Does HBO’s “Silicon Valley” Suffer From the Same Gender Biases as the Real Life Silicon Valley?


“Silicon Valley” dipped its toes into the waters of sexism in tech with its episode “The Lady.” The episode is named both for the female engineer hired by Pied Piper as well as the app funded by their new investor that is essentially a disembodied female voice that handles disciplining his child so that he never has to be the bad guy (or as he puts it “I’ve disrupted fatherhood”). Tongue in cheek inventions like “The Lady” indicate that “Silicon Valley” the show, unlike Silicon Valley the place, seems to be pretty self-aware when it comes to gender bias. Sophomoric gags happen, but are also made fun of including one character’s app idea called “Nip Alert” which is as gross as it sounds. But by the end of the first episode the app’s creator admits that it was a terrible and sexist idea and abandons the project. As for “The Lady,” it is clear that Judge and company are satirizing the misogyny of men in Silicon Valley for their attempts to stereotype women as nags and bores even in the virtual realm.

It’s clear that the tech world has a woman problem. This should not come as shocking news to anyone who follows the tech community. Earlier this year, a study released by Fenwick and West found that women held only 11% of executive positions at Silicon Valley public companies. This issue is not just at the top; last year Google reported that only 17% of its engineers were women. In 2014, Pinterest engineer Tracy Chou called for data from tech companies about the gender make-up of their staffs. So far the list shows dismal numbers including 9% female engineers at Mozilla, 13% at Airbnb and Etsy, and 17% at Chou’s own Pinterest. Several companies have no female engineers, period.

Given all of this, it’s unsurprising that HBO’s “Silicon Valley” has so far boasted only two female characters of note. First there’s Monica, the sensible girl to the eccentric billionaire investor Peter Gregory, who swoops in and out to help the Pied Piper team, but whose own motivations and aspirations remain frustratingly opaque. Following the death of actor Christopher Evan Welch who played Gregory, the show brought in Suzane Cryer as Laurie Bream, the new head of Gregory’s venture capital firm. Bream has much of Gregory’s social awkwardness, but so far none of his same brilliance (see the sesame seed epiphany). She gets swept up in the company’s runaway valuation and then drops them over their impending lawsuit leaving them scrambling for investors. So, do these underdeveloped characters in a show that already lacks women indicate that the show is a little too much like its namesake?

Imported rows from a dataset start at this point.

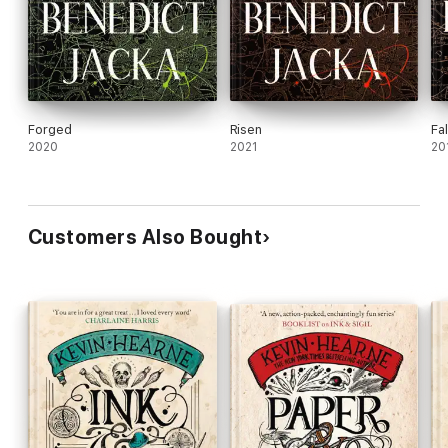
Forged
Risen
Fa
2020
2021
20
Customers Also Bought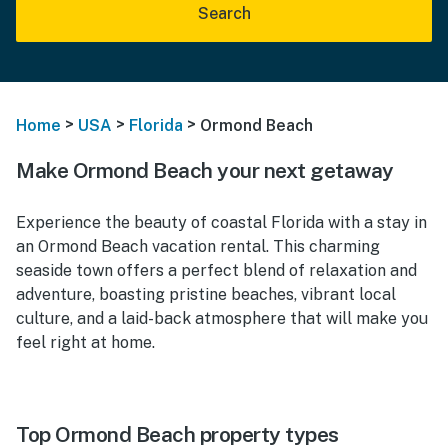
Search
>
>
>
Home
USA
Florida
Ormond Beach
Make Ormond Beach your next getaway
Experience the beauty of coastal Florida with a stay in
an Ormond Beach vacation rental. This charming
seaside town offers a perfect blend of relaxation and
adventure, boasting pristine beaches, vibrant local
culture, and a laid-back atmosphere that will make you
feel right at home.
Top Ormond Beach property types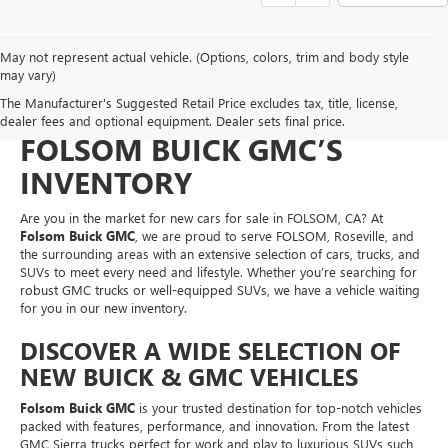
May not represent actual vehicle. (Options, colors, trim and body style
NEW CARS FOR SALE IN
may vary)
The Manufacturer's Suggested Retail Price excludes tax, title, license,
FOLSOM, CA – EXPLORE
dealer fees and optional equipment. Dealer sets final price.
FOLSOM BUICK GMC’S
INVENTORY
Are you in the market for new cars for sale in FOLSOM, CA? At
Folsom Buick GMC
, we are proud to serve FOLSOM, Roseville, and
the surrounding areas with an extensive selection of cars, trucks, and
SUVs to meet every need and lifestyle. Whether you’re searching for
robust GMC trucks or well-equipped SUVs, we have a vehicle waiting
for you in our new inventory.
DISCOVER A WIDE SELECTION OF
NEW BUICK & GMC VEHICLES
Folsom Buick GMC
is your trusted destination for top-notch vehicles
packed with features, performance, and innovation. From the latest
GMC Sierra trucks perfect for work and play to luxurious SUVs such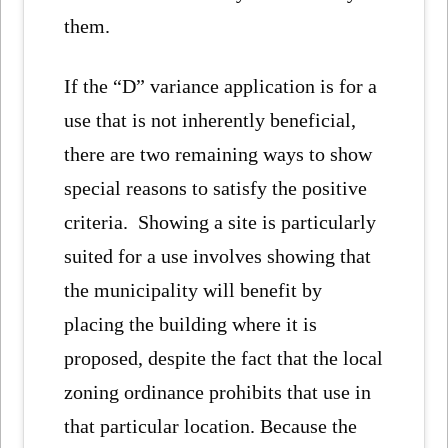
them.
If the “D” variance application is for a
use that is not inherently beneficial,
there are two remaining ways to show
special reasons to satisfy the positive
criteria. Showing a site is particularly
suited for a use involves showing that
the municipality will benefit by
placing the building where it is
proposed, despite the fact that the local
zoning ordinance prohibits that use in
that particular location. Because the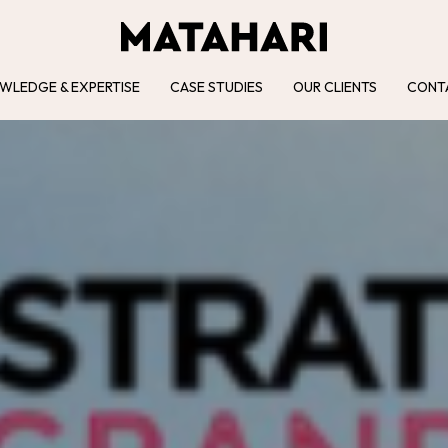
WLEDGE & EXPERTISE
CASE STUDIES
OUR CLIENTS
CONT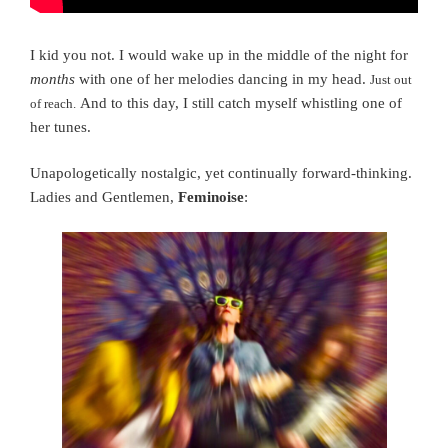
I kid you not. I would wake up in the middle of the night for
months
with one of her melodies dancing in my head.
Just out
And to this day, I still catch myself whistling one of
of reach.
her tunes.
Unapologetically nostalgic, yet continually forward-thinking.
Ladies and Gentlemen,
Feminoise
: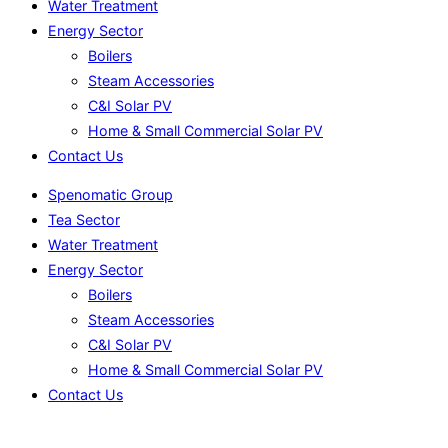
Water Treatment
Energy Sector
Boilers
Steam Accessories
C&I Solar PV
Home & Small Commercial Solar PV
Contact Us
Spenomatic Group
Tea Sector
Water Treatment
Energy Sector
Boilers
Steam Accessories
C&I Solar PV
Home & Small Commercial Solar PV
Contact Us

This episode also had something insightful and funny to say about the lack of women in tech. The linguistic gymnastics that Jared goes through to explain their interest in hiring women for the company captures the fraught nature of acknowledging gender bias while also asserting that hiring is a meritocracy. In his words, “we want to hire the best people… who happen to be women regardless of whether or not they are women, that part is irrelevant.” When they do hire a female engineer she asserts herself against her coworkers by insinuating that she makes more than they do in order to drive them to jealousy. She’s smart and funny and can mount a mean prank. While one more female character does not drastically change the heavily male landscape of the show, this new character combined with the show’s satirical take on the tech industry makes it a subversive critique rather than parroting the misogyny of the real Silicon Valley.